This may mislead newcomers to believe that they will be subject to nameless tribulations if they encounter so called reverse polarity. 
If you do not know then just say so. 
I have never found any problems but then again I am not stupid enough to work on any appliance which is still connected to the mains.


----------



## Zebedee

Apart from being a caravanner our neighbour is a good bloke ( 8O :lol: :lol: ).

He is also a consultant electrician.

He doesn't even bother to check the polarity for the same reason that Aultymer states above. If he needs to open the case on any appliance he pulls the plug out first.

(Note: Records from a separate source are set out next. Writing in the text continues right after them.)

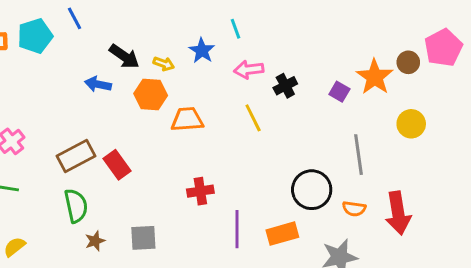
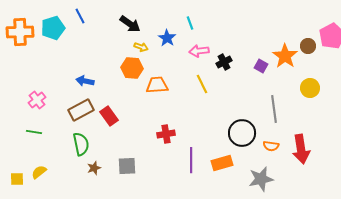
black arrow: (124, 56) -> (130, 24), moved
blue arrow: (98, 84) -> (85, 81), moved

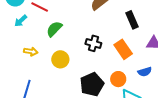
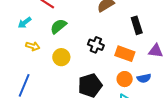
cyan arrow: (21, 21) -> (25, 23), moved
orange rectangle: (123, 49) -> (125, 54), turned -42
orange circle: (118, 79) -> (125, 79), moved

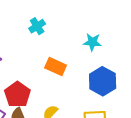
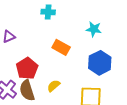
cyan cross: (37, 26) -> (48, 12), turned 32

I use a polarity tester, but only to check the earthing - which really could be a problem. 8O 

Just my opinion you understand.

Dave


----------



## loddy

Zebedee said:


> Apart from being a caravanner our neighbour is a good bloke ( 8O :lol: :lol: ).
> 
> He is also a consultant electrician.
> 
> He doesn't even bother to check the polarity for the same reason that Aultymer states above. If he needs to open the case on any appliance he pulls the plug out first.
> 
> I use a polarity tester, but only to check the earthing - which really could be a problem. 8O
> 
> Just my opinion you understand.
> 
> Dave


So what is wrong with caravanners ?

Loddy


----------



## aultymer

> So what is wrong with caravanners ?


some of my best friends are caravanners.   :lol:


----------



## Bubblehead

Hi

Following information posted on here last year I use a socket tester before connecting to the EHU.

I carry an adaptor to convert from a blue CEE socket to 3 pin (house style) (bought for about £5) into which I plug a socket tester. This also enable you to use the hook up lead as an extension cable when needing to use power tools etc. 

I also have a 2 pin to Blue CEE connector lead for the old style Euro sockets, again it can be used with the above adaptor to provide power to tools etc. We have a 2 pin socket fitted to the outside of the van and use this lead / adaptor to power our remorska outside under the awning.

I also have a lead with male / female Blue CEE connectors at each end, which has the poles switched, this is used to correct the live and neutral if required. I made this by cutting 8" of the 25m EHU cable and fitting new sockets. I have only needed to use it once.

The reason I do this is the information here suggested that whilst the van electrics would be OK with reversed polarity, items such as flat screen TVs, sky box etc may be damaged.

Don't know how true this is, but it made sense to prevent rather than cure an expensive little disaster.

Andy


----------



## pippin

Reversed pole-arity would not have any adverse effects whatsoever on TVs or digiboxes.


----------